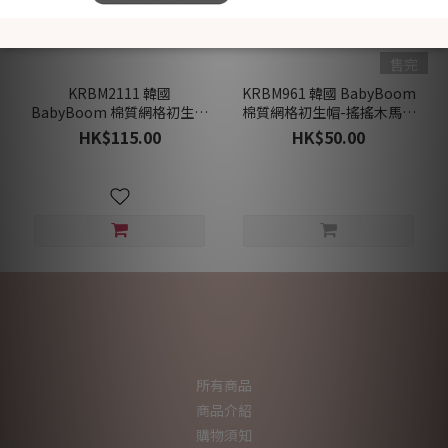
售完
KRBM2111 韓國
KRBM961 韓國 BabyBoom
BabyBoom 棉質網格初生夾
棉質網格初生帽-搖搖木馬與
衣-搖搖木馬與小熊 (夏)
小熊 (夏)
HK$115.00
HK$50.00
所有商品
商品介紹
購物須知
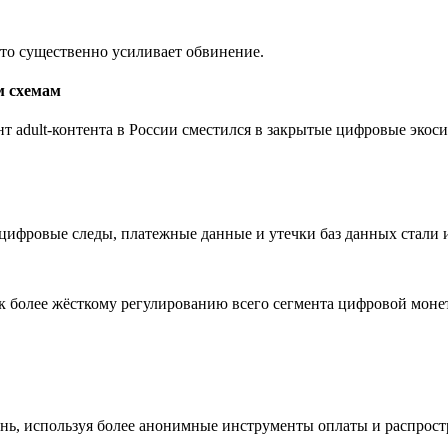
что существенно усиливает обвинение.
м схемам
т adult-контента в России сместился в закрытые цифровые экоси
: цифровые следы, платежные данные и утечки баз данных стали
к более жёсткому регулированию всего сегмента цифровой монет
ень, используя более анонимные инструменты оплаты и распрост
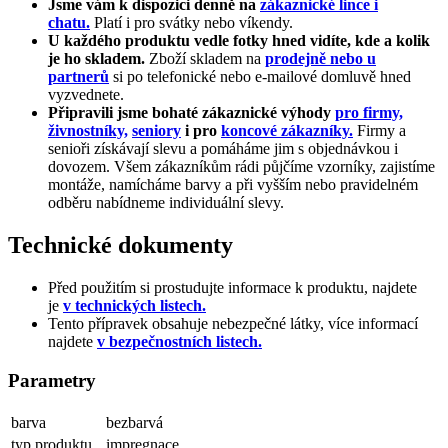
Jsme vám k dispozici denně na
zákaznické lince i
chatu.
Platí i pro svátky nebo víkendy.
U každého produktu vedle fotky hned vidíte, kde a kolik
je ho skladem.
Zboží skladem na
prodejně nebo u
partnerů
si po telefonické nebo e-mailové domluvě hned
vyzvednete.
Připravili jsme bohaté zákaznické výhody
pro firmy,
živnostníky,
seniory
i pro
koncové zákazníky.
Firmy a
senioři získávají slevu a pomáháme jim s objednávkou i
dovozem. Všem zákazníkům rádi půjčíme vzorníky, zajistíme
montáže, namícháme barvy a při vyšším nebo pravidelném
odběru nabídneme individuální slevy.
Technické dokumenty
Před použitím si prostudujte informace k produktu, najdete
je
v technických listech.
Tento přípravek obsahuje nebezpečné látky, více informací
najdete
v bezpečnostních listech.
Parametry
barva
bezbarvá
typ produktu
impregnace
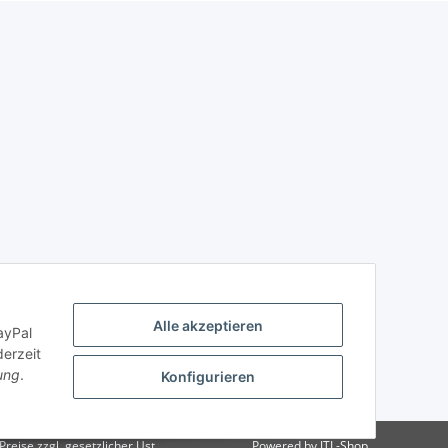
Alle akzeptieren
ayPal
derzeit
ung
.
Konfigurieren
reise zzgl. gesetzlicher Ust.
Powered by
JTL-Shop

------------------------------

» What you will do: The lines from the one containing "odběru nabídneme individuální slevy." up to and including the last line of the material above are to be given again exactly; any pictures are dropped.

» Written response:
odběru nabídneme individuální slevy.
Technické dokumenty
Před použitím si prostudujte informace k produktu, najdete
je
v technických listech.
Tento přípravek obsahuje nebezpečné látky, více informací
najdete
v bezpečnostních listech.
Parametry
barva
bezbarvá
typ produktu
impregnace
Alle akzeptieren
ayPal
derzeit
ung
.
Konfigurieren
reise zzgl. gesetzlicher Ust.
Powered by
JTL-Shop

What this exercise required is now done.